START Provided records
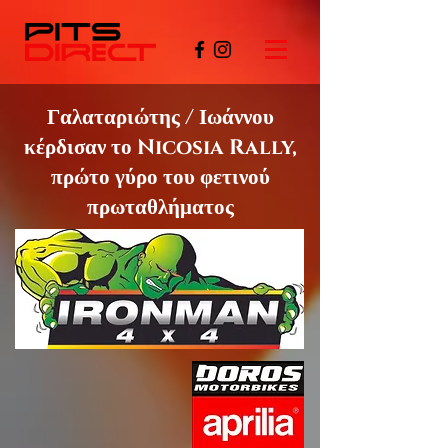
Γαλαταριώτης / Ιωάννου
κέρδισαν το
Nicosia Rally,
πρώτο γύρο του φετινού
πρωταθλήματος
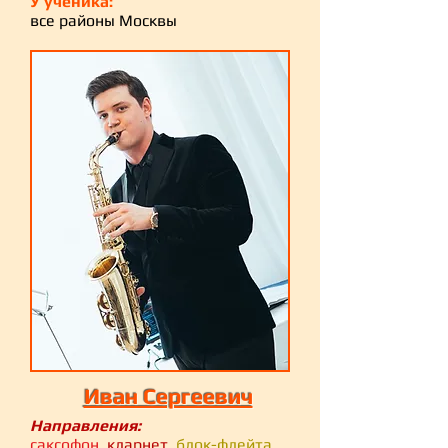
У ученика:
все районы Москвы
Иван Сергеевич
Направления:
саксофон,
кларнет,
блок-флейта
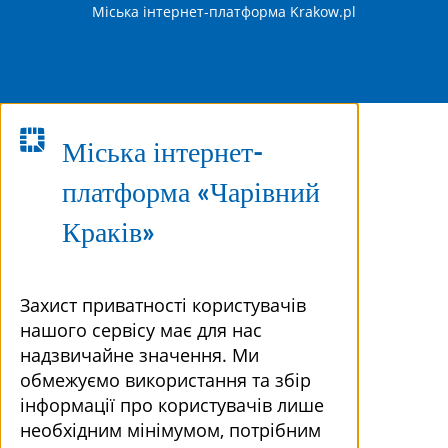
Міська інтернет-платформа Krakow.pl
Міська інтернет-
платформа «Чарівний
Краків»
Захист приватності користувачів
нашого сервісу має для нас
надзвичайне значення. Ми
обмежуємо використання та збір
інформації про користувачів лише
необхідним мінімумом, потрібним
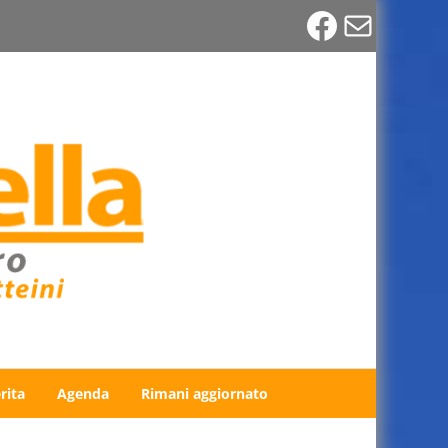
Faceboo
Email
rita
Agenda
Rimani aggiornato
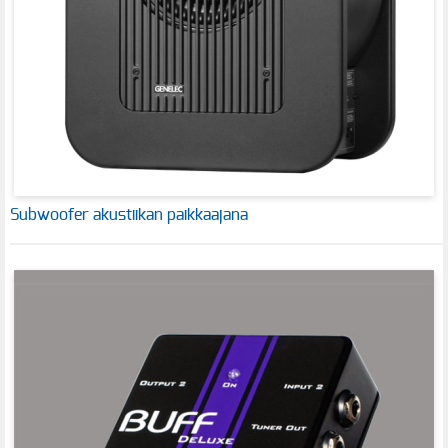
Subwoofer akustiikan paikkaajana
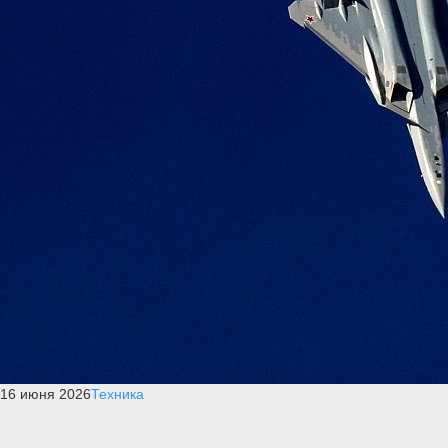
16 июня 2026
Техника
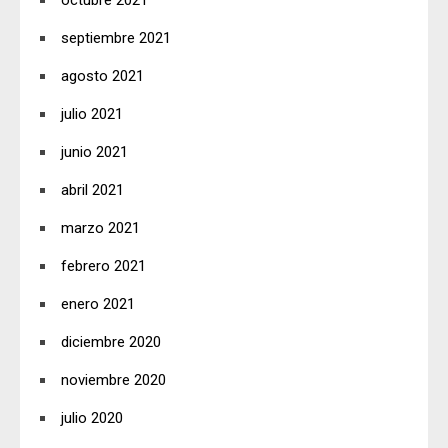
octubre 2021
septiembre 2021
agosto 2021
julio 2021
junio 2021
abril 2021
marzo 2021
febrero 2021
enero 2021
diciembre 2020
noviembre 2020
julio 2020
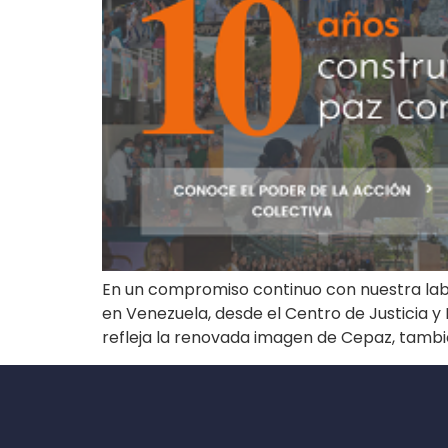
En un compromiso continuo con nuestra lab
en Venezuela, desde el Centro de Justicia y
refleja la renovada imagen de Cepaz, tambi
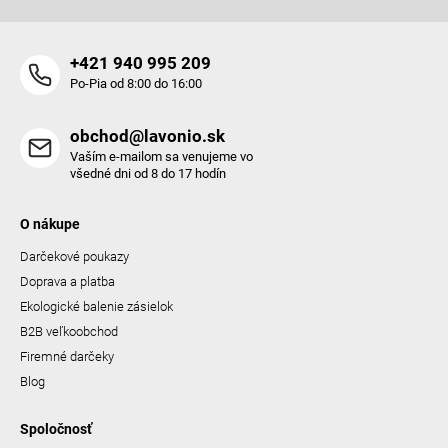
+421 940 995 209
Po-Pia od 8:00 do 16:00
obchod@lavonio.sk
Vaším e-mailom sa venujeme vo
všedné dni od 8 do 17 hodín
O nákupe
Darčekové poukazy
Doprava a platba
Ekologické balenie zásielok
B2B veľkoobchod
Firemné darčeky
Blog
Spoločnosť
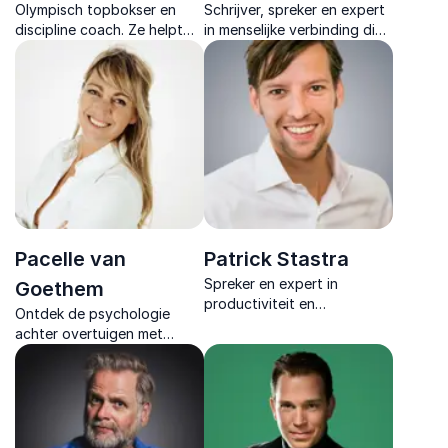
Olympisch topbokser en
Schrijver, spreker en expert
discipline coach. Ze helpt
in menselijke verbinding die
organisaties sterker te
laat zien hoe veiligheid,
presteren onder druk, met
samenwerking en
inzichten uit de wereld van
vertrouwen de basis vormen
de topsport.
voor duurzame organisaties.
Pacelle van
Patrick Stastra
Spreker en expert in
Goethem
productiviteit en
Ontdek de psychologie
timemanagement.Hij helpt
achter overtuigen met
professionals slimmer te
logica en charisma, direct
werken met concrete tools
toepasbaar en bewezen
voor meer rust en
effectief.
productiviteit.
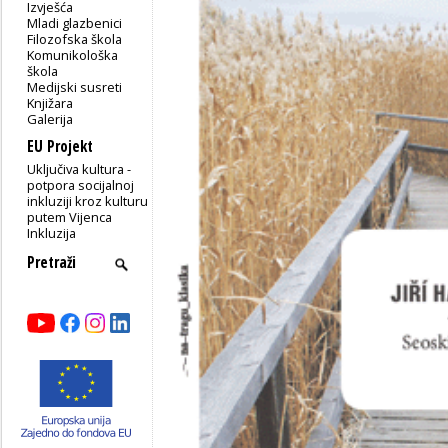
Izvješća
Mladi glazbenici
Filozofska škola
Komunikološka
škola
Medijski susreti
Knjižara
Galerija
EU Projekt
Uključiva kultura -
potpora socijalnoj
inkluziji kroz kulturu
putem Vijenca
Inkluzija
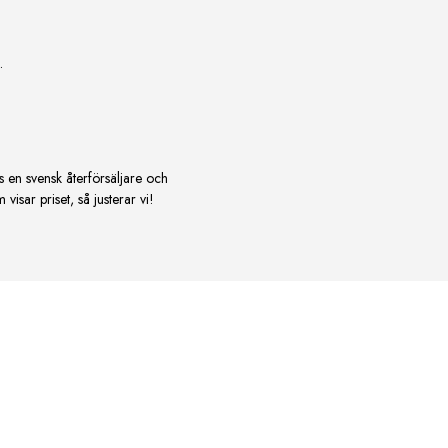
.
s en svensk återförsäljare och
isar priset, så justerar vi!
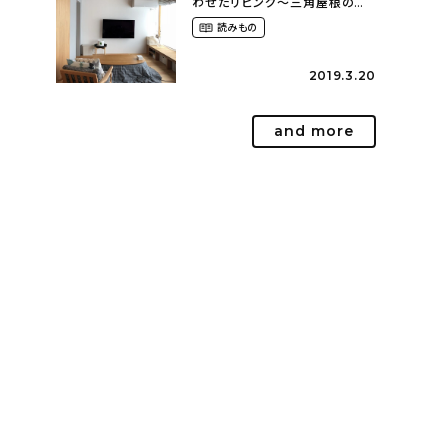
わせたリビング～三角屋根のモ
ダンハウス（yu______oo.ooさ
読みもの
ん）
2019.3.20
and more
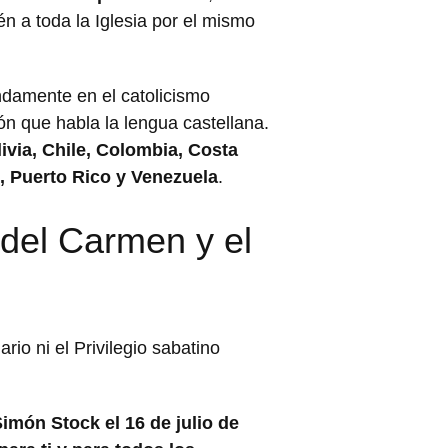
 a toda la Iglesia por el mismo
ndamente en el catolicismo
ón que habla la lengua castellana.
ivia, Chile, Colombia, Costa
, Puerto Rico y Venezuela
.
 del Carmen y el
io ni el Privilegio sabatino
Simón Stock el 16 de julio de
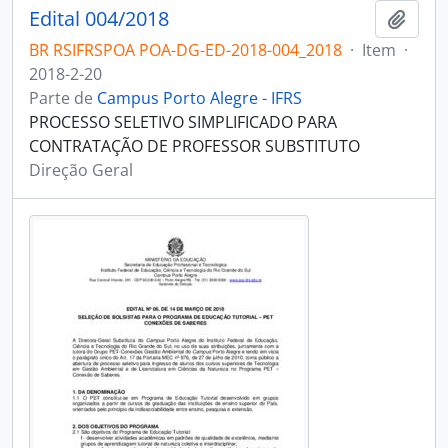
Edital 004/2018
Adici
BR RSIFRSPOA POA-DG-ED-2018-004_2018
·
Item
·
2018-2-20
Parte de
Campus Porto Alegre - IFRS
PROCESSO SELETIVO SIMPLIFICADO PARA
CONTRATAÇÃO DE PROFESSOR SUBSTITUTO
Direção Geral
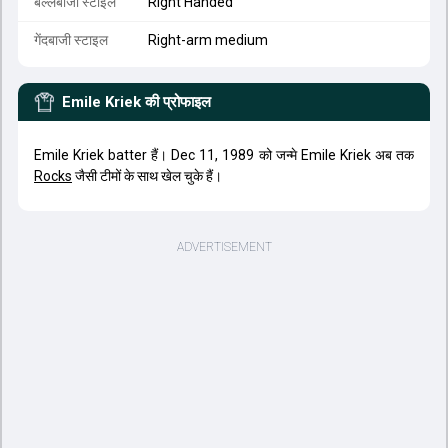
बल्लेबाजी स्टाइल
Right Handed
गेंदबाजी स्टाइल
Right-arm medium
Emile Kriek
की प्रोफाइल
Emile Kriek batter हैं। Dec 11, 1989 को जन्मे Emile Kriek अब तक
Rocks
जैसी टीमों के साथ खेल चुके हैं।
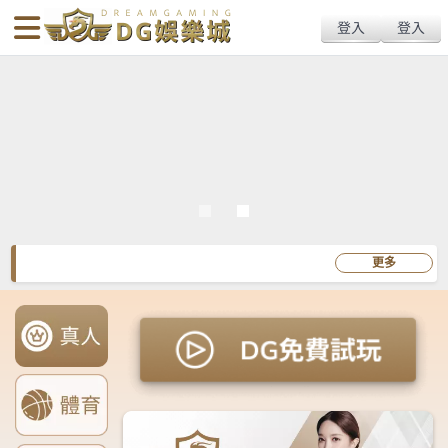
body{overflow:hidden !important;}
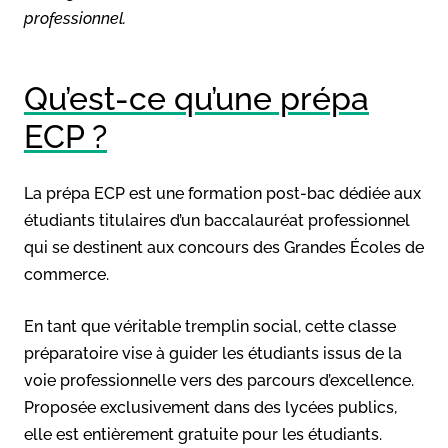
professionnel.
Qu’est-ce qu’une prépa
ECP ?
La prépa ECP est une formation post-bac dédiée aux
étudiants titulaires d’un baccalauréat professionnel
qui se destinent aux concours des Grandes Écoles de
commerce.
En tant que véritable tremplin social, cette classe
préparatoire vise à guider les étudiants issus de la
voie professionnelle vers des parcours d’excellence.
Proposée exclusivement dans des lycées publics,
elle est entièrement gratuite pour les étudiants.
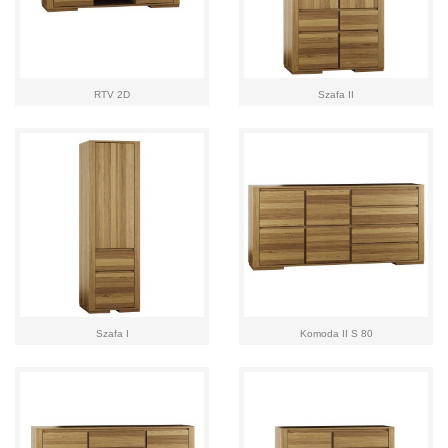
RTV 2D
Szafa II
Szafa I
Komoda II S 80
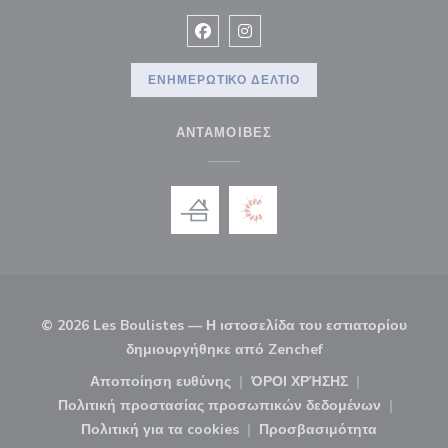
Facebook ((ανοίγει σε νέο παρά
Instagram ((ανοίγει σε νέ
ΕΝΗΜΕΡΩΤΙΚΌ ΔΕΛΤΊΟ
ΑΝΤΑΜΟΙΒΈΣ
© 2026 Les Boulistes — Η ιστοσελίδα του εστιατορίου
((ανοίγει σε νέο 
δημιουργήθηκε από
Zenchef
Αποποίηση ευθύνης
ΌΡΟΙ ΧΡΉΣΗΣ
((ανοίγει σε νέο παράθυρο))
((ανοίγει σε νέο πα
Πολιτική προστασίας προσωπικών δεδομένων
((ανοίγει σε νέο παράθυρο))
Πολιτική για τα cookies
Προσβασιμότητα
((ανοίγει σε νέο παράθυρο))
((ανοίγει σε νέο π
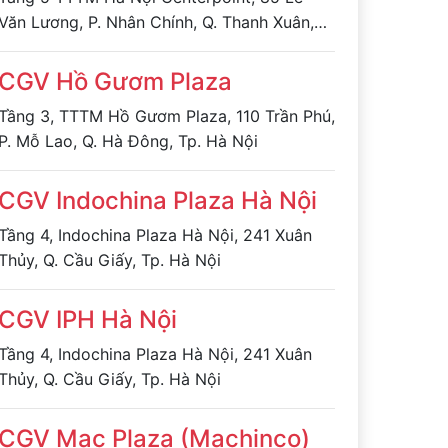
Văn Lương, P. Nhân Chính, Q. Thanh Xuân,
Tp. Hà Nội
CGV Hồ Gươm Plaza
Tầng 3, TTTM Hồ Gươm Plaza, 110 Trần Phú,
P. Mỗ Lao, Q. Hà Đông, Tp. Hà Nội
CGV Indochina Plaza Hà Nội
Tầng 4, Indochina Plaza Hà Nội, 241 Xuân
Thủy, Q. Cầu Giấy, Tp. Hà Nội
CGV IPH Hà Nội
Tầng 4, Indochina Plaza Hà Nội, 241 Xuân
Thủy, Q. Cầu Giấy, Tp. Hà Nội
CGV Mac Plaza (Machinco)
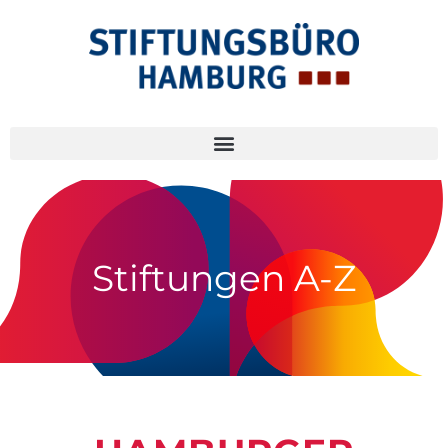
Stiftungen A-Z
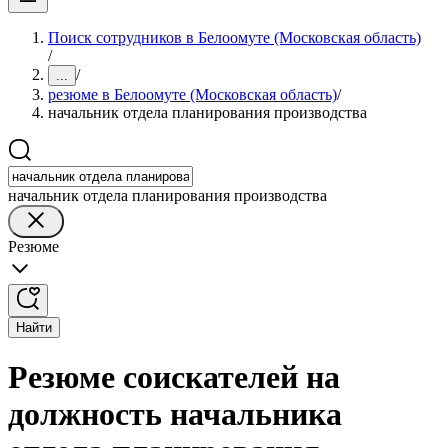
Поиск сотрудников в Белоомуте (Московская область)
/
/
...
резюме в Белоомуте (Московская область)
/
начальник отдела планирования производства
начальник отдела планирования производства
Резюме
Найти
Резюме соискателей на
должность начальника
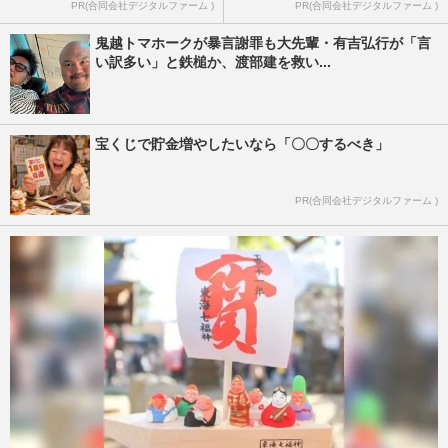
PR(合同会社デジタルファーム )
PR(合同会社デジタルファーム )
鬼越トマホークが暴言謝罪も大先輩・有吉弘行が「言
い訳多い」と鉄槌か、渡部建を救い...
宝くじで貯金増やしたいなら「〇〇するべき」
PR(合同会社デジタルファーム )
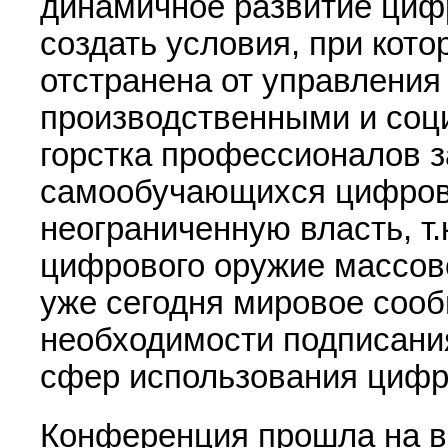
динамичное развитие циф
создать условия, при кот
отстранена от управления
производственными и соц
горстка профессионалов з
самообучающихся цифров
неограниченную власть, т.
цифрового оружие массово
уже сегодня мировое соо
необходимости подписани
сфер использования цифр
Конференция прошла на в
END Provided records
• _Exercise brief_
An exact copy is needed of the entries above, starting at the line that holds "octubre 2021" and stopping at the line that holds "všedné dni od 8 do 17 hodín", both kept; pictures stay out.

• _Answer to this task_
octubre 2021
septiembre 2021
agosto 2021
julio 2021
junio 2021
abril 2021
marzo 2021
febrero 2021
enero 2021
diciembre 2020
noviembre 2020
julio 2020
En un compromiso continuo con nuestra lab
en Venezuela, desde el Centro de Justicia y
refleja la renovada imagen de Cepaz, tambi
+421 940 995 209
Po-Pia od 8:00 do 16:00
obchod@lavonio.sk
Vaším e-mailom sa venujeme vo
všedné dni od 8 do 17 hodín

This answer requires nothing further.